Projeto idealizado por Ton Lima ganha destaque e novas parcerias para valorizar a cultura local e resgatar a identidade da cidade
Nesta segunda-feira (20), compareceu ao estúdio da Rádio Imbiara, Ton Lima, desenhista, caricaturista, arte educador, grafiteiro, tatuador e professor de artes, ao lado de Alexandre José de Paula, assessor de esporte especializado. Ambos participaram de uma entrevista para discutir o projeto MemoMural, que tem transformado a paisagem urbana de Araxá e promovido reflexões sobre a história e a identidade local.
Segundo Ton Lima, o MemoMural nasceu com o objetivo de contar histórias por meio da arte. Já foram retratados ícones como Calmon Barreto e o naturalista francês Auguste de Saint-Hilaire, figuras que desempenharam papéis essenciais no registro histórico e cultural de Araxá. Os murais têm se consolidado como verdadeiros memoriais a céu aberto, promovendo a conexão entre a comunidade e suas raízes. "Esse projeto tem a intenção de trazer essa possibilidade de reflexão sobre a construção da cidade a partir das pessoas", destacou Ton.
A parceria com instituições locais, como a Academia Araxaense de Letras, foi essencial para a concretização do projeto. Um dos painéis, localizado na Praça da Juventude, ilustra a sinergia entre arte e memória coletiva. "Fazemos isso com parcerias que não apenas financiam, mas que se tornam co-realizadores desse processo. Nós somos feitos de pessoas", enfatizou Ton.
A preservação e expansão do projeto
Durante a entrevista, Alexandre ressaltou a importância de envolver o poder público e a sociedade civil na valorização da arte urbana. Ele destacou que o Ginásio Poliesportivo Márcio Vieira Borges, no bairro Santo Antônio, foi o primeiro local a receber um mural, em 2022. "É um espaço com grande visibilidade, e o trabalho ali foi respeitado. Não houve pichação, o que demonstra o impacto positivo do projeto", afirmou.

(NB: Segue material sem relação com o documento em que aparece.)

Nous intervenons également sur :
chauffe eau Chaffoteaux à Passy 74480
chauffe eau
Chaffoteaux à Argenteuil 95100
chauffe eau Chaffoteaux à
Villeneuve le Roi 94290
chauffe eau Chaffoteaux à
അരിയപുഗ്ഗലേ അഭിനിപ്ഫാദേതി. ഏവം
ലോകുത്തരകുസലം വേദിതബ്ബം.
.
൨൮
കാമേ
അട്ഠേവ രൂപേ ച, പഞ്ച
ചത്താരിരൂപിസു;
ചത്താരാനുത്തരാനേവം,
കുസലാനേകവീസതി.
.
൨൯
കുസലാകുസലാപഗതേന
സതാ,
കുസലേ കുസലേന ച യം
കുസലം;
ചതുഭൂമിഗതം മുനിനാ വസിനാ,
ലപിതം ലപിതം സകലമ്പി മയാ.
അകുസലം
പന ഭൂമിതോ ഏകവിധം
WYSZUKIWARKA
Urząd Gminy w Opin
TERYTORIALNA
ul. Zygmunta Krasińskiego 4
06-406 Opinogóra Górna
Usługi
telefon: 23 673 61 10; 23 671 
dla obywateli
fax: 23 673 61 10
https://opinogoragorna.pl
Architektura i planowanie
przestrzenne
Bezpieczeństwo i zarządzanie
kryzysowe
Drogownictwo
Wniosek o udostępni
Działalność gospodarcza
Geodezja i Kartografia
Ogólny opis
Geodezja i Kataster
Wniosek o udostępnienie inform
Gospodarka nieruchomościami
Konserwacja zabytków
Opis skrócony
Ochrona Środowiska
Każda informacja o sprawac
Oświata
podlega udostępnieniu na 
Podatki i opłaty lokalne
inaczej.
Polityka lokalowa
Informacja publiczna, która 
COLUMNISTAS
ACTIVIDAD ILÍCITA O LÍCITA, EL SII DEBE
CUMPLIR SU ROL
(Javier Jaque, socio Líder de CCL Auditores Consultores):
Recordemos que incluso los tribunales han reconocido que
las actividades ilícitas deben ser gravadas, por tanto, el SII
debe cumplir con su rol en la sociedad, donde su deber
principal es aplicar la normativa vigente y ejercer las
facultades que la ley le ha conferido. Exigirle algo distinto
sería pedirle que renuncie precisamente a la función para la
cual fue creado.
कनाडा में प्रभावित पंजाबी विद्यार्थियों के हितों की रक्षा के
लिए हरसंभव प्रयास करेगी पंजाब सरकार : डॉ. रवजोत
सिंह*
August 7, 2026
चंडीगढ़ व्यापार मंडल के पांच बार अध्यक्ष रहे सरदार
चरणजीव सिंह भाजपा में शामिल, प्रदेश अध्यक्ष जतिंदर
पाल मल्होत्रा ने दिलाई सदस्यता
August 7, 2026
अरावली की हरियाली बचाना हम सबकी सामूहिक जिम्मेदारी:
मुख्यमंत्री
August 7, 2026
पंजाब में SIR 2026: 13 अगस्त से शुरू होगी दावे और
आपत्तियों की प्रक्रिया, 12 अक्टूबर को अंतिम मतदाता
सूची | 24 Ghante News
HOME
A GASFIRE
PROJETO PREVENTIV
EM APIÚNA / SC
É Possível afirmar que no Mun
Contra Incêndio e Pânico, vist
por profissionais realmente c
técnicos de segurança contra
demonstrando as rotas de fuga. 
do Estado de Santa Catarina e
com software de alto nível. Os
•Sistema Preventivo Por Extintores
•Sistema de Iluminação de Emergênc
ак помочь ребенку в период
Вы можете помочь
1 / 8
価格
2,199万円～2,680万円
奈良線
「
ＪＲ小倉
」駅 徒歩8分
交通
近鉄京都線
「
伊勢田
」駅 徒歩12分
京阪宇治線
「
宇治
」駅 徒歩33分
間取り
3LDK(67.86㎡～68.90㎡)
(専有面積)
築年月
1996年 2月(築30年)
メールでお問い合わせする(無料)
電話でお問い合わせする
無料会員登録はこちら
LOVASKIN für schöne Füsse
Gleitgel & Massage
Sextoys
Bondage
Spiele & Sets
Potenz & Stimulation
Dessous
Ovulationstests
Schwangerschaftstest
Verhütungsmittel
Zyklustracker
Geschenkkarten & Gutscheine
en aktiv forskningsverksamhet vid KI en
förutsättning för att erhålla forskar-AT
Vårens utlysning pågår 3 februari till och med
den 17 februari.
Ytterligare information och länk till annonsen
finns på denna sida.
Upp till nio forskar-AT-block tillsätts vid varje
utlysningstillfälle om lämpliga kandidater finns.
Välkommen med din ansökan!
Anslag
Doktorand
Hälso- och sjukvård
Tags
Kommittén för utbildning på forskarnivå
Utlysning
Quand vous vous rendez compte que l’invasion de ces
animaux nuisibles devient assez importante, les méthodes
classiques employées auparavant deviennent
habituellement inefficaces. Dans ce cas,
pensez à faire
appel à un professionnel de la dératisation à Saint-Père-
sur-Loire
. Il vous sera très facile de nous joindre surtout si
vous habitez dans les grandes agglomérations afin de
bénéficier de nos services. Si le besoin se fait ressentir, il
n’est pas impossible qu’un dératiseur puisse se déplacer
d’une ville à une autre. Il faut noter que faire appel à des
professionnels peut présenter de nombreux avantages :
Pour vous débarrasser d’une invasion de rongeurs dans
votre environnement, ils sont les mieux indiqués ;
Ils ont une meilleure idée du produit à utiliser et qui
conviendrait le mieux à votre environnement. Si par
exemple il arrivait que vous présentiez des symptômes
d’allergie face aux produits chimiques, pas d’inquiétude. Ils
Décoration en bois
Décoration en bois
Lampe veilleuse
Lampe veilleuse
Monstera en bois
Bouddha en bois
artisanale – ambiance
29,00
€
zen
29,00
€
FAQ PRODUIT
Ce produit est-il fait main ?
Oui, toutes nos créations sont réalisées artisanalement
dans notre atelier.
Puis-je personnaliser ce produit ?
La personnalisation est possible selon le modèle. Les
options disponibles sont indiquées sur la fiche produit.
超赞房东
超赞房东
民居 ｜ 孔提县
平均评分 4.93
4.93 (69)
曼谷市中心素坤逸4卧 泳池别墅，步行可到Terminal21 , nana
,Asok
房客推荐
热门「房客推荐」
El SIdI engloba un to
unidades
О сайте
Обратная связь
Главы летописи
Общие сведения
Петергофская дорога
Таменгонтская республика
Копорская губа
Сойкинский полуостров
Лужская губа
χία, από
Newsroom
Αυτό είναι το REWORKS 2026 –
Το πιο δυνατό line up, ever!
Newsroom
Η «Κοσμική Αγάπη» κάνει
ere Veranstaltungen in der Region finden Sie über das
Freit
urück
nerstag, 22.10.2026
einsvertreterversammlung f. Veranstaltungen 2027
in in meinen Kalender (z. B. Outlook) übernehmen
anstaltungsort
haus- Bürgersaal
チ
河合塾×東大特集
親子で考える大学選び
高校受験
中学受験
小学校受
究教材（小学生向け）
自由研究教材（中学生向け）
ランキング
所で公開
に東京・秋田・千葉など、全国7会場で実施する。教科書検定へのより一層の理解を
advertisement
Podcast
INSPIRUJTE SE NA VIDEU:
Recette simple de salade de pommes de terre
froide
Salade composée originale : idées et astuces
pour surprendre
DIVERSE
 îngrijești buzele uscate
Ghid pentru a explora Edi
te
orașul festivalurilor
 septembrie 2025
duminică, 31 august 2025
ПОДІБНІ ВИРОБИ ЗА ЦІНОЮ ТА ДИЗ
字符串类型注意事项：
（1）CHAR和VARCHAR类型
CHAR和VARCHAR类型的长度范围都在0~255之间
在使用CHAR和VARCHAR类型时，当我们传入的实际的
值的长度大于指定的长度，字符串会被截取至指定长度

As próximas etapas prometem levar ainda mais cores e histórias para os espaços públicos. Foto: Caio César
Para o futuro, Alexandre revelou planos de expansão do MemoMural, incluindo novos murais nos ginásios da cidade e outras áreas públicas. "Estamos em negociação para captar recursos e trazer novidades. Eu já tenho várias ideias de espaços que podem ser transformados para contribuir ainda mais com a cultura local", disse, mantendo algumas surpresas em sigilo.
Arte como ferramenta de transformação
Além de valorizar a história, o MemoMural busca humanizar processos e inspirar mudanças sociais. "Estamos em tempos de muitas tecnologias, mas não podemos esquecer que a subjetividade humana é o mapa para essas inovações. Projetos como este ajudam a resgatar a alma da cidade", destacou Ton.
A iniciativa também incentiva a preservação do patrimônio e a conscientização sobre o impacto da degradação ambiental. "Memorizar é isso: dar oportunidade às pessoas de recontarem histórias e se lembrarem do que é essencial. A arte cumpre muitos papéis e, nesse caso, nos coloca como agentes de transformação", concluiu.
Com o engajamento de artistas, gestores públicos e a comunidade, o MemoMural se consolida como uma iniciativa que une passado, presente e futuro em Araxá. As próximas etapas prometem levar ainda mais cores e histórias para os espaços públicos, tornando a cidade um verdadeiro museu a céu aberto.